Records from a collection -
· · · · · · ·
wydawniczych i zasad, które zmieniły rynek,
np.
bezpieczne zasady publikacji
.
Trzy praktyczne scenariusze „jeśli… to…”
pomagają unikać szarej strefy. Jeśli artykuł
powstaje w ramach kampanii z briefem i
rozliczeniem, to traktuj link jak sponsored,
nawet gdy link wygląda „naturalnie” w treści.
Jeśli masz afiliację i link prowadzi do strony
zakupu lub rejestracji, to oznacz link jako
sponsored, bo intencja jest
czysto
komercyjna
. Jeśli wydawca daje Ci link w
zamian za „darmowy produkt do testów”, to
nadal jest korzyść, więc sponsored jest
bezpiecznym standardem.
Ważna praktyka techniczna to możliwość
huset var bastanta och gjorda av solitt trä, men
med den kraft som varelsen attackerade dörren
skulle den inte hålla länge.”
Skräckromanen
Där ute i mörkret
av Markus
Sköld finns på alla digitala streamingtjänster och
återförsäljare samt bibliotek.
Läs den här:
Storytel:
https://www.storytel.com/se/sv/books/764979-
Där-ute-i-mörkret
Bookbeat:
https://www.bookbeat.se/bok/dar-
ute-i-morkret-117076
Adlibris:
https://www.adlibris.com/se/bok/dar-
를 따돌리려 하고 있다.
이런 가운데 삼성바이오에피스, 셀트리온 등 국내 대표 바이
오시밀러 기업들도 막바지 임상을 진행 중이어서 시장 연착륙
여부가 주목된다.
· · · · · · ·
Task to complete -
Return every record in full, word for word.

Written answer -
wydawniczych i zasad, które zmieniły rynek,
np.
bezpieczne zasady publikacji
.
Trzy praktyczne scenariusze „jeśli… to…”
pomagają unikać szarej strefy. Jeśli artykuł
powstaje w ramach kampanii z briefem i
rozliczeniem, to traktuj link jak sponsored,
nawet gdy link wygląda „naturalnie” w treści.
Jeśli masz afiliację i link prowadzi do strony
zakupu lub rejestracji, to oznacz link jako
sponsored, bo intencja jest
czysto
komercyjna
. Jeśli wydawca daje Ci link w
zamian za „darmowy produkt do testów”, to
nadal jest korzyść, więc sponsored jest
bezpiecznym standardem.
Ważna praktyka techniczna to możliwość
huset var bastanta och gjorda av solitt trä, men
med den kraft som varelsen attackerade dörren
skulle den inte hålla länge.”
Skräckromanen
Där ute i mörkret
av Markus
Sköld finns på alla digitala streamingtjänster och
återförsäljare samt bibliotek.
Läs den här:
Storytel:
https://www.storytel.com/se/sv/books/764979-
Där-ute-i-mörkret
Bookbeat:
https://www.bookbeat.se/bok/dar-
ute-i-morkret-117076
Adlibris:
https://www.adlibris.com/se/bok/dar-
를 따돌리려 하고 있다.
이런 가운데 삼성바이오에피스, 셀트리온 등 국내 대표 바이
오시밀러 기업들도 막바지 임상을 진행 중이어서 시장 연착륙
여부가 주목된다.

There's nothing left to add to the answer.